Er widersprach: »Verzeihung, Fräulein, ich glaube, das stimmt nicht. Diese Nummer gehört zu einem Häuserblock in einem ganz billigen Stadtviertel«.

»Schon möglich! Aber die Adresse ist richtig!«

Er zog seine athenischen Augenbrauen hoch und sie erkannte, was für ein Mißgriff es gewesen war, den todbringenden Teeseiher nicht mitzunehmen. Als sie vor einem kleinen Zuckerbäckerladen anhielten, öffnete der Chauffeur die Wagentüre mit so kühler Reserviertheit, daß sie ernstlich daran dachte, ihm ins Gesicht zu schlagen. Sie kletterte die übelriechende, wackelige Treppe hinauf und klopfte an die erste Türe im oberen Stockwerk. Eine große Schürze öffnete, zu der als unwichtige Beigabe eine schläfrige Frau gehörte, und aus dieser Masse von Schürze und Frau kam ein gähnendes: »Herrn Daggetts Zimmer ist unten am Korridor rechts«. Claire klopfte an einer Türe, die in verschiedenen Zeitläuften blau, gelb, rosa und jetzt alles drei war. Keine Antwort. Sie probierte die Klinke und trat ein.

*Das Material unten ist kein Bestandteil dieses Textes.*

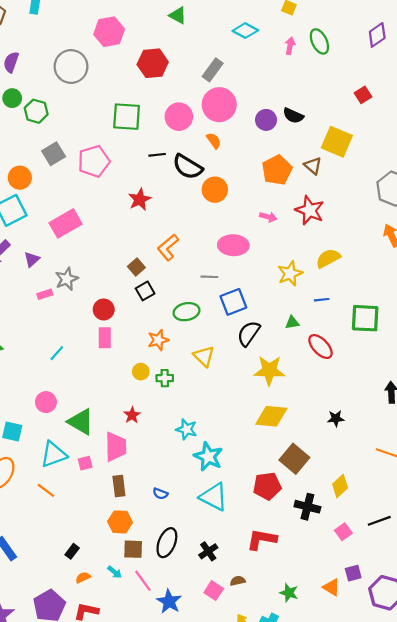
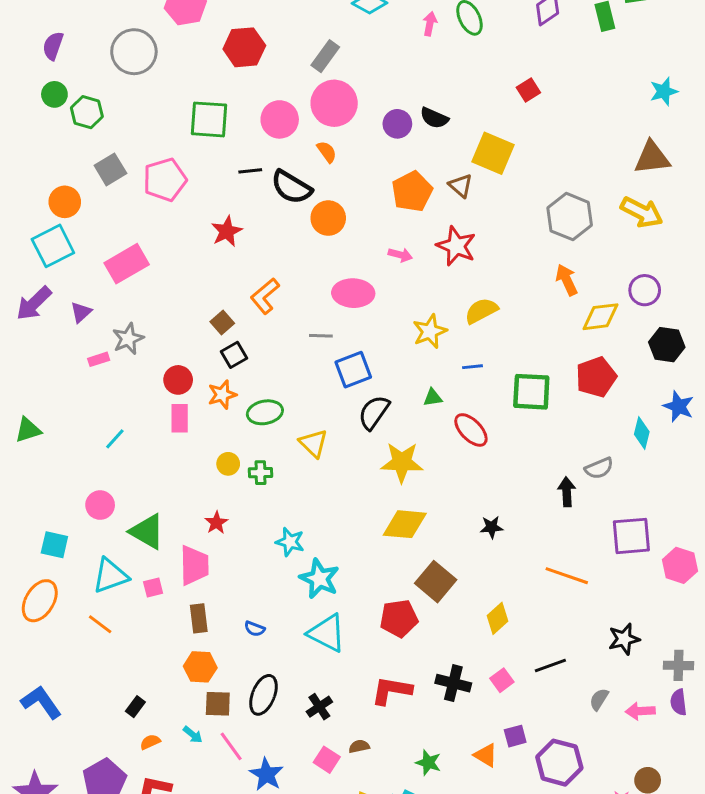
green ellipse: (186, 312) -> (265, 412), moved
orange star: (158, 340) -> (222, 395), moved
black cross: (307, 507) -> (453, 683), moved

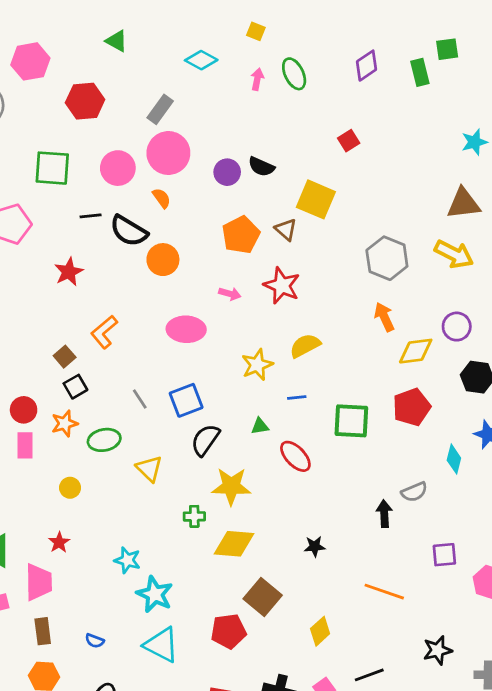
gray line: (321, 336) -> (140, 399), moved, turned 55
green cross: (261, 473) -> (194, 516), moved
purple square: (631, 536) -> (444, 555), size x0.7

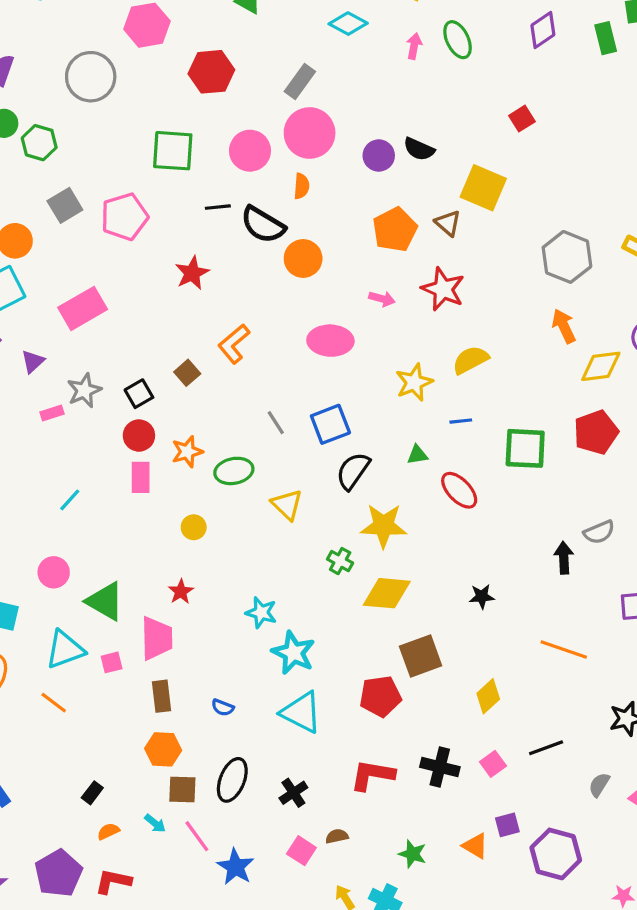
orange semicircle: (162, 198) -> (301, 186), turned 40
black square: (75, 387) -> (139, 394), moved
green cross: (194, 516) -> (340, 561), turned 30
brown square: (263, 597) -> (421, 656), turned 30

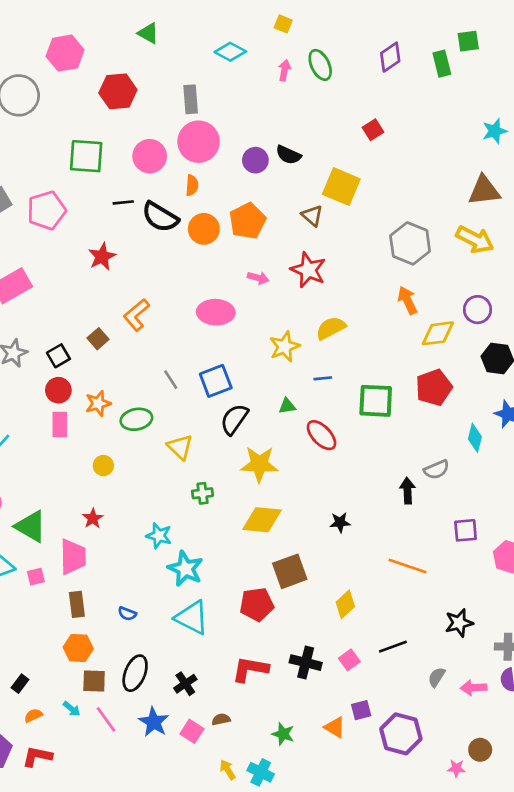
gray rectangle: (300, 82) -> (191, 99), turned -40
orange pentagon: (395, 230) -> (247, 221), moved
orange circle: (303, 259) -> (204, 229), moved
green cross: (340, 561) -> (203, 493), moved, turned -36
blue star: (235, 867) -> (154, 722), moved

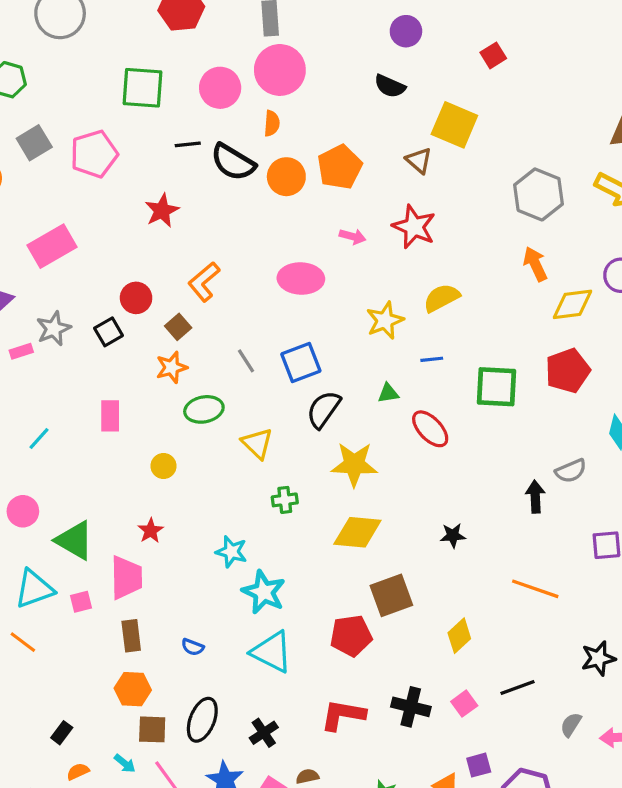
purple circle: (255, 160) -> (406, 31), moved
brown square: (98, 339) -> (178, 327), moved
red circle: (58, 390) -> (136, 298), moved
orange star: (98, 403) -> (172, 367), moved

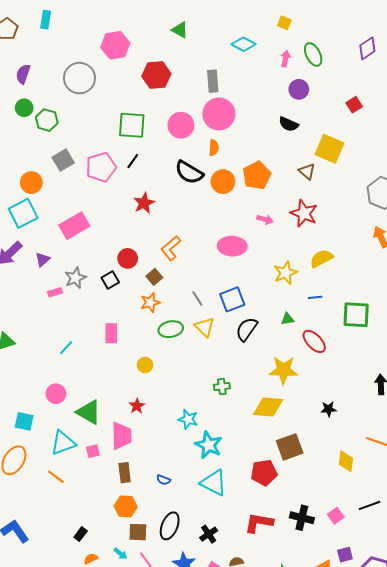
black line: (188, 144) -> (133, 161), moved, turned -49
yellow triangle: (257, 443) -> (205, 327), moved
yellow star: (354, 464) -> (283, 370), moved
yellow diamond: (459, 636) -> (346, 461), moved, turned -40

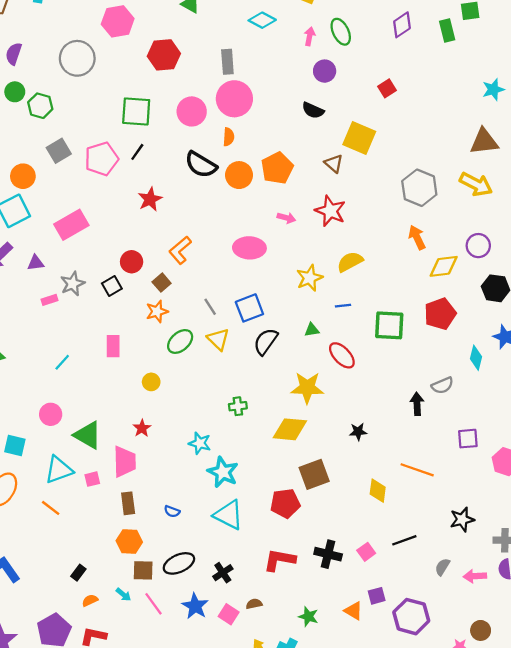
purple triangle: (43, 259) -> (36, 263), turned 35
green ellipse: (171, 329) -> (180, 341), turned -30
black ellipse: (170, 526) -> (179, 563), turned 44

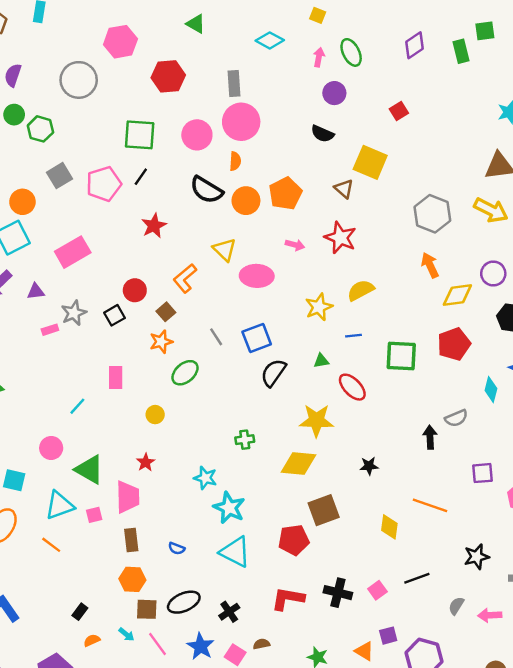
yellow triangle: (218, 339) -> (224, 250), moved
cyan line: (62, 362) -> (77, 406), moved

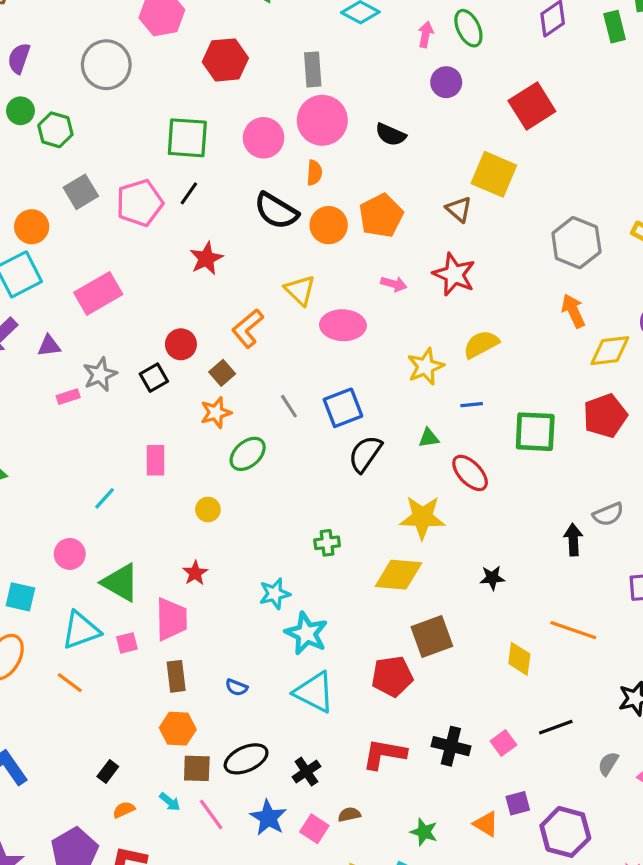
red square: (399, 111) -> (532, 106), size x1.8
black semicircle: (322, 134) -> (391, 135), moved
cyan star: (205, 478) -> (275, 594), turned -30

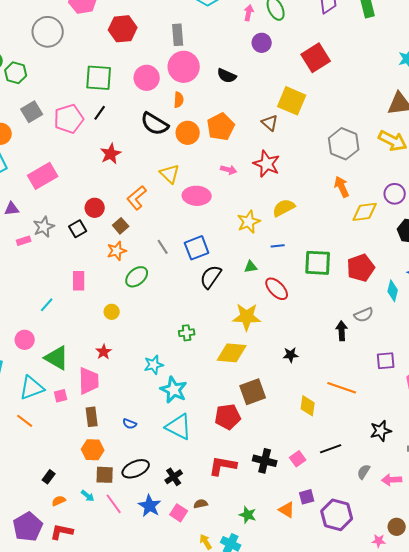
red pentagon: (605, 416) -> (361, 268), moved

Sie wußte nicht, ob es die Nacktheit des Zimmers oder Milts Sorgfalt war, die ihr auffiel. Der teppichlose Boden war sauber gefegt. Er besaß nur einen Teller, einen Löffel, aber sie waren abgewaschen und auf eine kleine Stellage geräumt, die mit Zeitungspapier bedeckt und aus einer Seifenschachtel hergestellt war. Hinter einem Kattunvorhang war sein neuer Anzug auffallend sorgsam aufgehängt. Am Rande der eisernen Abwaschvorrichtung war ein kürzlich gewaschener und zum Trocknen ausgebreiteter alter Fetzen.

Bei diesem Anblick, bei der Vorstellung wie Milt feierlich-ernst sein Geschirr wusch, stiegen ihr die Tränen langsam in die Augen.

Sie stürzte ins Zimmer, warf sich auf das krachende Bett und heulte:

»Oh, ich war ein Vieh – ein Vieh – ein Vieh! All die hübschen Sachen – Limousinen und Steinbadewannen – mich so viel damit zu beschäftigen und sie nicht für ihn zu wünschen! Und er hat so wenig, beinahe nichts – er, der schöne Sachen so gut zu schätzen verstünde – hier in dieser Höhle, und macht sie noch so erträglich wie möglich – und ich schämte mich seiner beinahe, statt für ihn zu kämpfen – ich paß zu Frau Corey und Frau Betz. Ach, ich schäm mich so, schäm mich entsetzlich!«

Sie strich das Bett wieder glatt mit zitternden Händen.

Sie war noch kaum fünf Minuten wieder zu Hause, hatte sie ihm schon eine Einladung geschrieben, in der sie ihn für den nächsten Tag zum Tee bat.